Motors, manuals and motivation
April 21, 2011
CONTINGENCY OPERATING BASE ADDER, Iraq - The sound of an air compressor and the smell of grease filled a dimly lit bay while mechanics wearing coveralls concentrated over their work.
Three Soldiers hovered near a heavy equipment transporter vehicle and trailer, connecting the interface cable.
"The plate is upside-down and all bent up," said Spc. Luis Reyes, a wheeled vehicle mechanic from Dallas with B Field Maintenance Company, 215th Brigade Support Battalion, 3rd Advise and Assist Brigade, 1st Cavalry Division, pointing at a round port about the size of a man's fist. "The cable won't go on right. I'm just gonna take it off so we can replace it."
The mechanics chatted as they worked, moving quickly from project to project. The Soldiers keep their skills tuned and attitudes positive by learning from each other and boosting their morale with camaraderie.
"Our guys work really good together," said Staff Sgt. Michael Witherow, the motor sergeant from Chattanooga, Tenn. "I've been in other motor pools where they don't get along, but I don't have any of those issues."

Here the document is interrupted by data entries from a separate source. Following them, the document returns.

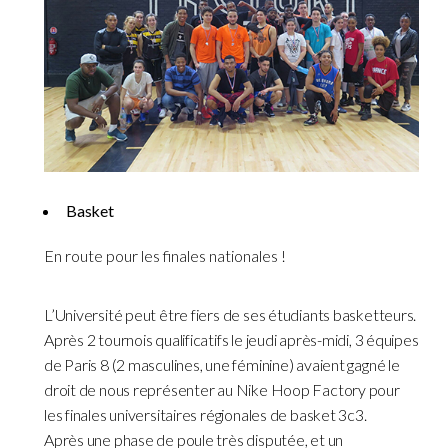
Basket
En route pour les finales nationales !
L’Université peut être fiers de ses étudiants basketteurs.
Après 2 tournois qualificatifs le jeudi après-midi, 3 équipes
de Paris 8 (2 masculines, une féminine) avaient gagné le
droit de nous représenter au Nike Hoop Factory pour
les finales universitaires régionales de basket 3c3.
Après une phase de poule très disputée, et un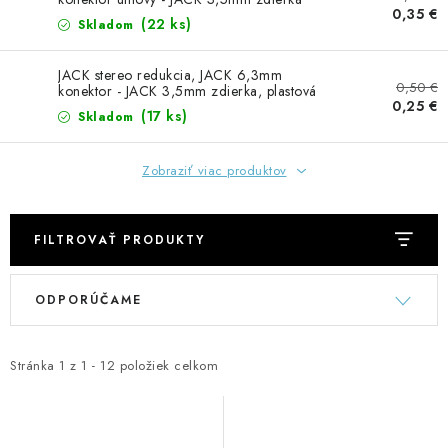
GADGETY, DARČEKY
0,35 €
12cm, plastová, biela
(22 ks)
Skladom
KÁBLE A KONEKTORY
JACK stereo redukcia, JACK 6,3mm
0,50 €
konektor - JACK 3,5mm zdierka, plastová
OSVETLENIE
0,25 €
(17 ks)
Skladom
PC A NOTEBOOKY
Zobraziť viac produktov
TELEFÓNY, TABLETY, GSM
FILTROVAŤ PRODUKTY
NEZARADENÉ
V
R
ODPORÚČAME
ý
a
KONTAKTY
p
d
i
e
Stránka
1
z
1
-
12
položiek celkom
Kontakty
Doprava a platba
Časté otázky
s
n
p
i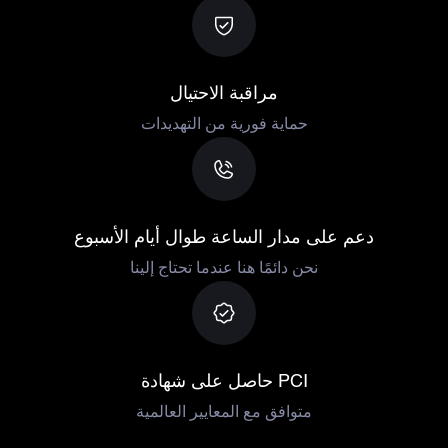
مراقبة الاحتيال
حماية فورية من التهديدات
دعم على مدار الساعة طوال أيام الأسبوع
نحن دائمًا هنا عندما تحتاج إلينا
حاصل على شهادة PCI
متوافق مع المعايير العالمية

The mechanics love their jobs, and love working on tough projects. The relationships developed between the team helps them tackle big tasks.

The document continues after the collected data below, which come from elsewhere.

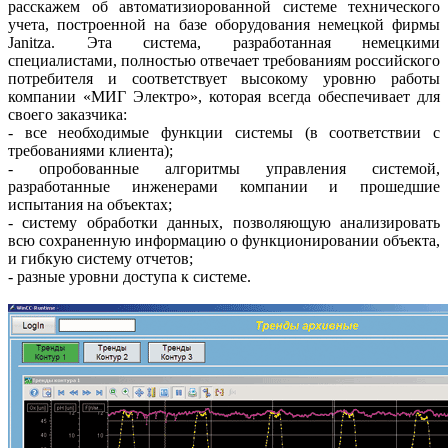
расскажем об автоматизиорованной системе технического
учета, построенной на базе оборудования немецкой фирмы
Janitza. Эта система, разработанная немецкими
специалистами, полностью отвечает требованиям российского
потребителя и соответствует высокому уровню работы
компании «МИГ ­Электро», которая всегда обеспечивает для
своего заказчика:
- все необходимые функции системы (в соответствии с
требованиями клиента);
- опробованные алгоритмы управления системой,
разработанные инженерами компании и прошедшие
испытания на объектах;
- систему обработки данных, позволяющую анализировать
всю сохраненную информацию о функционировании объекта,
и гибкую систему отчетов;
- разные уровни доступа к системе.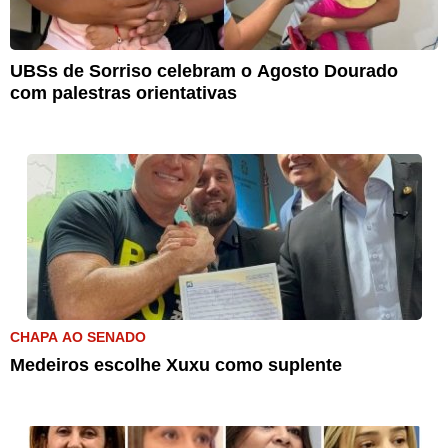
UBSs de Sorriso celebram o Agosto Dourado
com palestras orientativas
CHAPA AO SENADO
Medeiros escolhe Xuxu como suplente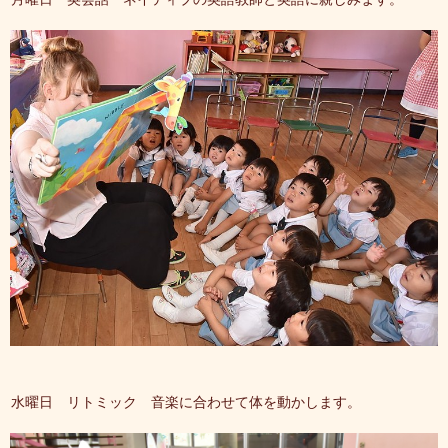
水曜日 リトミック 音楽に合わせて体を動かします。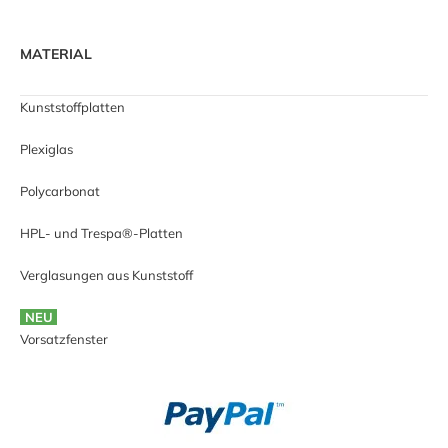
MATERIAL
Kunststoffplatten
Plexiglas
Polycarbonat
HPL- und Trespa®-Platten
Verglasungen aus Kunststoff
NEU
Vorsatzfenster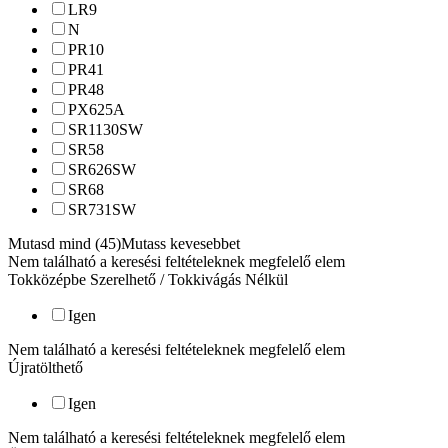
LR9
N
PR10
PR41
PR48
PX625A
SR1130SW
SR58
SR626SW
SR68
SR731SW
Mutasd mind (45)
Mutass kevesebbet
Nem található a keresési feltételeknek megfelelő elem
Tokközépbe Szerelhető / Tokkivágás Nélkül
Igen
Nem található a keresési feltételeknek megfelelő elem
Újratölthető
Igen
Nem található a keresési feltételeknek megfelelő elem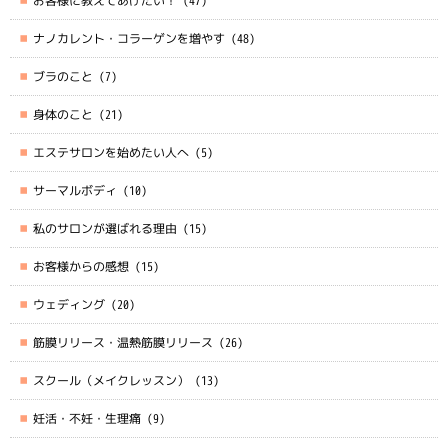
お客様に教えてあげたい！
(47)
ナノカレント・コラーゲンを増やす
(48)
ブラのこと
(7)
身体のこと
(21)
エステサロンを始めたい人へ
(5)
サーマルボディ
(10)
私のサロンが選ばれる理由
(15)
お客様からの感想
(15)
ウェディング
(20)
筋膜リリース・温熱筋膜リリース
(26)
スクール（メイクレッスン）
(13)
妊活・不妊・生理痛
(9)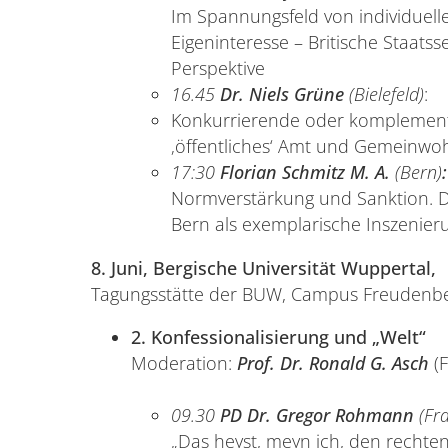
Im Spannungsfeld von individuell
Eigeninteresse – Britische Staatss
Perspektive
16.45
Dr. Niels Grüne
(Bielefeld)
:
Konkurrierende oder komplementä
‚öffentliches‘ Amt und Gemeinwoh
17:30
Florian Schmitz M. A.
(Bern)
:
Normverstärkung und Sanktion. De
Bern als exemplarische Inszenier
8. Juni, Bergische Universität Wuppertal,
Tagungsstätte der BUW, Campus Freudenb
2. Konfessionalisierung und „Welt“
Moderation:
Prof. Dr. Ronald G. Asch
(F
09.30
PD Dr. Gregor Rohmann
(Fr
„Das heyst, meyn ich, den rechten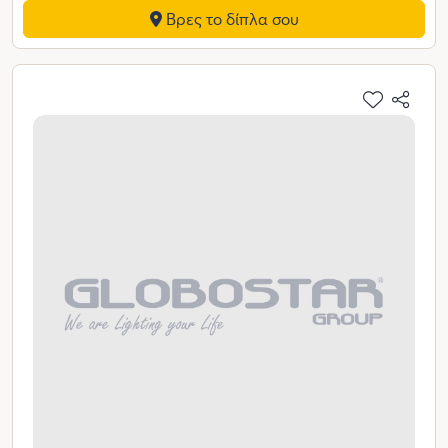
Βρες το δίπλα σου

"I love the bond I have between the other mechanics and the fulfillment of getting a big job done," said Spc. Kerry Jones, from Sarasota, Fla. "I like working on the HET because it's the biggest thing we have."
Many mechanics develop a knack for fixing things at a young age. From taking tools from their parent's garage and fixing the family lawn mower, to getting a radio for Christmas and promptly taking it apart to see the inner workings, some people are born and bred to work with their hands.
For Jones, he found his niche for tinkering as a teenager, and developed a taste for the Soldier's life through basic training, advanced individual training and upon his arrival at 3rd Brigade.
"I've wanted to be a mechanic since I was 16, but I didn't think I'd be doing it for the military," he said. "I love the military, though. I think I like the honor of the job mostly."
Working with military vehicles makes the job unique compared to being a mechanic in a city.
Witherow said his Soldiers work through problems among each other, so he usually puts an experienced specialist with a new private so one can shadow the other.
"They want to improve themselves by learning their jobs and by doing things themselves," he said. "The privates look up to the specialists and want to do what they do. They want to take their place."
Spc. Dante Battle has been with the company since 2008 and recently went to the promotion board for sergeant, earning "promotable" status.
He owns a paint and body shop in Los Angeles, so he had never considered enlisting until his brother said he caught "the bug."
"My family's been in the military since the 1800's. I had never really considered it, but that commercial kept coming on and I'd go into a trance," he said. "My country is important to me."
All over the Greywolf Brigade, Soldiers become leaders and later non-commissioned officers. The Creed of the Noncommissioned Officer guides men and women through their careers and beyond, shaping the way they conduct their lives at work and at home.
Battle said he intends to mold his Soldiers from the ground up, supporting and developing them into strong individuals and mechanics.
"Hopefully I can take part in teaching them their life lessons, you know, like personal finance. I want to support them whether they want to be family oriented or workaholics," he said. "The Army values are not just for the Army, but can be applied to life too."
Battle stood over the back-end of the trailer with the cable issue, using a voltmeter to test the electricity levels reaching the taillights. Nearby, Jones sat in front of the trailer's massive wheel-well, scraping the grime from a hubcap.
"Me and Jones work really well together," said Battle. "If we don't know how to do something, we'll figure it out. That's what I love to do, help subordinates and leaders with anything I can."